I'm working with a fintech company in Germany at the moment that asks users for their internet banking credentials. Apparently it's quite common in Germany.
That's very strange. Here in Norway we have a unified login system for banks and state services that lets you set up the login with your own bank then any other service that needs you to log in will delegate the login process to your bank and never needs any of your details except for your personnummer (social security number in US/UK I suppose). Then your bank either asks for a code from a one time pad or sends a message to the sim card on your mobile and asks you to confirm with a pin code. It then tells the other entity that you are who you say you are and you are connected. It's called BankID. Beats me why practically everywhere else is so primitive.
Yeah, I heard from a colleague (so anecdotal) that apparently it's because Germany in general is quite behind in terms of digital services, which in part is due to still very patchy broadband in large parts of the country.
Yep, same in Denmark. NemID. But it works with any bank, public service etc. The govt runs the IDP and any company or public institution that wants to utilize trusted user login will delegate authentification to the govt idp
Sofort? When it got introduced in Poland everyone was bewildered as it seemed to stupid to be true. But after some EU nagging banks that support advanced and secured interfaces must tolerate this abomination. Ah, and if you need a US visa you have to use it to pay for your application. Suspicious.

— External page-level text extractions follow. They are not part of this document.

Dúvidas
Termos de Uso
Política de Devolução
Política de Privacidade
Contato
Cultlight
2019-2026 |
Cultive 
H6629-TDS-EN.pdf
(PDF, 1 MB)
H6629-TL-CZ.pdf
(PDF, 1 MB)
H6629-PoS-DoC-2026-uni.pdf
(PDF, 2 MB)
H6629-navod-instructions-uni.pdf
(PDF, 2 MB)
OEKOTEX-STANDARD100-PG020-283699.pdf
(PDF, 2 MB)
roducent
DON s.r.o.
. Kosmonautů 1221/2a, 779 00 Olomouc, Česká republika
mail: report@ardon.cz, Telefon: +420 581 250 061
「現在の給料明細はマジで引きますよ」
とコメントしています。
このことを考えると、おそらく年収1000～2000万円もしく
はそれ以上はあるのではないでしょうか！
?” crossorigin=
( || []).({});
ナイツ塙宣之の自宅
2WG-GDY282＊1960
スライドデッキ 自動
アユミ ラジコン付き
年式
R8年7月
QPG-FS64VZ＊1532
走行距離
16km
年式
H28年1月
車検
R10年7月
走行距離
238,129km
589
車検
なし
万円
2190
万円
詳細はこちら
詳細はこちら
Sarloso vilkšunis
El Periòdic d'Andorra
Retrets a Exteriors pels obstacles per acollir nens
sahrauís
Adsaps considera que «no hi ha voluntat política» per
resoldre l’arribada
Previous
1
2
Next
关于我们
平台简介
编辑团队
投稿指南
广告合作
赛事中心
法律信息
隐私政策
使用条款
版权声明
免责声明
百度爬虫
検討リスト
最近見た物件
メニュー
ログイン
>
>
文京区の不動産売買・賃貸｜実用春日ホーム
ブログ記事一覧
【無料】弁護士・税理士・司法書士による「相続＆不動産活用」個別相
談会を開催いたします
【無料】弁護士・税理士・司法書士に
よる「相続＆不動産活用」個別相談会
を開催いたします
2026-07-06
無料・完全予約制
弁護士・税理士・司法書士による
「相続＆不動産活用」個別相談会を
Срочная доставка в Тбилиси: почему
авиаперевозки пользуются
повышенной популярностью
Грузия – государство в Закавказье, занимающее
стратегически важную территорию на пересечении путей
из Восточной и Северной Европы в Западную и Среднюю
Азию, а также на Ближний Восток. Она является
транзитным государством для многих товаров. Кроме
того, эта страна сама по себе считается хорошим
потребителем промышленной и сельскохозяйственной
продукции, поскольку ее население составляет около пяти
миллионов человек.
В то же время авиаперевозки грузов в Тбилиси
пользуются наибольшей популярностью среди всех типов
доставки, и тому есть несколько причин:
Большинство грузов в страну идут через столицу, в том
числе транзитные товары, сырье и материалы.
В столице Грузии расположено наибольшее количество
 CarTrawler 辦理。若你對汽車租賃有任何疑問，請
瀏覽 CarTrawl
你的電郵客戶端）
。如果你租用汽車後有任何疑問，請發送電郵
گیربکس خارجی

We're taking about end-users utilizing a third party service to get some kind of visualisation for their Bank accounts.
While German banks have a standardized API (FinTS), the normal authentication details are still necessary in order to use it, so basically all third party services demand them for that.
The only place where oauth2 is used is for single sign on between services of the same company and maybe - very rarely - you also get social auth from Facebook or similar.
No bank I've ever seen ever provided a public oauth API with which you could fetch data.
I'm working with a fintech company in Germany at the moment that asks users for their internet banking credentials. Apparently it's quite common in Germany.